Activity =
Where an entry contains an image, skip the image and print the rest exactly.

Document layout detection data =
________

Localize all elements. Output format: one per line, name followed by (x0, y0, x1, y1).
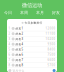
staticText: 好友5 (16, 48, 24, 51)
staticText: 微信运动 (22, 2, 42, 9)
staticText: 本周 (20, 10, 28, 15)
staticText: 3 (8, 37, 10, 41)
staticText: 5700 (48, 63, 56, 67)
staticText: 好友3 (16, 37, 24, 41)
button[interactable]: 本月 (32, 10, 48, 15)
staticText: 6 (8, 53, 10, 56)
staticText: 好友 (52, 10, 60, 15)
button[interactable]: 4 (7, 42, 57, 47)
button[interactable]: 微信运动 (22, 0, 42, 9)
button[interactable]: 3 (7, 36, 57, 42)
staticText: 8400 (48, 48, 56, 51)
staticText: 好友7 (16, 58, 24, 62)
staticText: 好友2 (16, 32, 24, 35)
button[interactable]: 1 (7, 26, 57, 31)
staticText: 好友1 (16, 27, 24, 30)
staticText: 4 (8, 42, 10, 46)
staticText: 今日 (4, 10, 12, 15)
staticText: 今日步数排行 (24, 21, 42, 24)
staticText: 6600 (48, 58, 56, 62)
staticText: 1 (8, 27, 10, 30)
button[interactable]: 5 (7, 47, 57, 52)
staticText: 好友4 (16, 42, 24, 46)
staticText: 2 (8, 32, 10, 35)
button[interactable]: 7 (7, 57, 57, 63)
button[interactable]: 2 (7, 31, 57, 36)
button[interactable]: 本周 (16, 10, 32, 15)
staticText: 11100 (46, 32, 56, 35)
staticText: 12000 (46, 27, 56, 30)
button[interactable]: 今日 (0, 10, 16, 15)
button[interactable]: 好友 (48, 10, 64, 15)
staticText: 好友6 (16, 53, 24, 56)
button[interactable]: 6 (7, 52, 57, 57)
staticText: 本月 (36, 10, 44, 15)
staticText: 说点什么 (12, 69, 24, 72)
staticText: 7500 (48, 53, 56, 56)
staticText: 7 (8, 58, 10, 62)
staticText: 10200 (46, 37, 56, 41)
staticText: 5 (8, 48, 10, 51)
staticText: 好友8 (16, 63, 24, 67)
staticText: 8 (8, 63, 10, 67)
button[interactable]: 8 (7, 63, 57, 68)
staticText: 9300 (48, 42, 56, 46)
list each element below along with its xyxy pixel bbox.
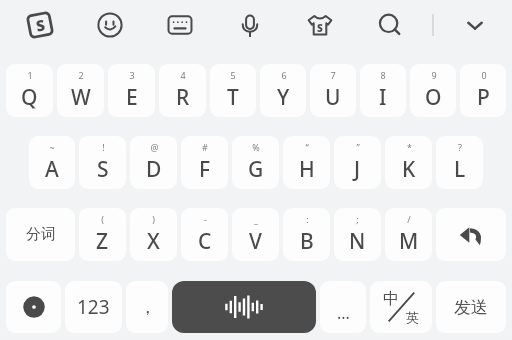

________

Answer to the exercise =
Localize all elements. Output format: one per line, name followed by (x0, y0, x1, y1).
staticText: 好友5 (16, 48, 24, 51)
staticText: 微信运动 (22, 2, 42, 9)
staticText: 本周 (20, 10, 28, 15)
staticText: 3 (8, 37, 10, 41)
staticText: 5700 (48, 63, 56, 67)
staticText: 好友3 (16, 37, 24, 41)
button[interactable]: 本月 (32, 10, 48, 15)
staticText: 6 (8, 53, 10, 56)
staticText: 好友 (52, 10, 60, 15)
button[interactable]: 4 (7, 42, 57, 47)
button[interactable]: 微信运动 (22, 0, 42, 9)
button[interactable]: 3 (7, 36, 57, 42)
staticText: 8400 (48, 48, 56, 51)
staticText: 好友7 (16, 58, 24, 62)
staticText: 好友2 (16, 32, 24, 35)
button[interactable]: 1 (7, 26, 57, 31)
staticText: 好友1 (16, 27, 24, 30)
staticText: 4 (8, 42, 10, 46)
staticText: 今日 (4, 10, 12, 15)
staticText: 今日步数排行 (24, 21, 42, 24)
staticText: 6600 (48, 58, 56, 62)
staticText: 1 (8, 27, 10, 30)
button[interactable]: 5 (7, 47, 57, 52)
staticText: 好友4 (16, 42, 24, 46)
staticText: 2 (8, 32, 10, 35)
button[interactable]: 7 (7, 57, 57, 63)
button[interactable]: 2 (7, 31, 57, 36)
button[interactable]: 本周 (16, 10, 32, 15)
staticText: 11100 (46, 32, 56, 35)
staticText: 12000 (46, 27, 56, 30)
button[interactable]: 今日 (0, 10, 16, 15)
button[interactable]: 好友 (48, 10, 64, 15)
staticText: 好友6 (16, 53, 24, 56)
button[interactable]: 6 (7, 52, 57, 57)
staticText: 本月 (36, 10, 44, 15)
staticText: 说点什么 (12, 69, 24, 72)
staticText: 7500 (48, 53, 56, 56)
staticText: 7 (8, 58, 10, 62)
staticText: 10200 (46, 37, 56, 41)
staticText: 5 (8, 48, 10, 51)
staticText: 好友8 (16, 63, 24, 67)
staticText: 8 (8, 63, 10, 67)
button[interactable]: 8 (7, 63, 57, 68)
staticText: 9300 (48, 42, 56, 46)
list each element below along with its xyxy pixel bbox.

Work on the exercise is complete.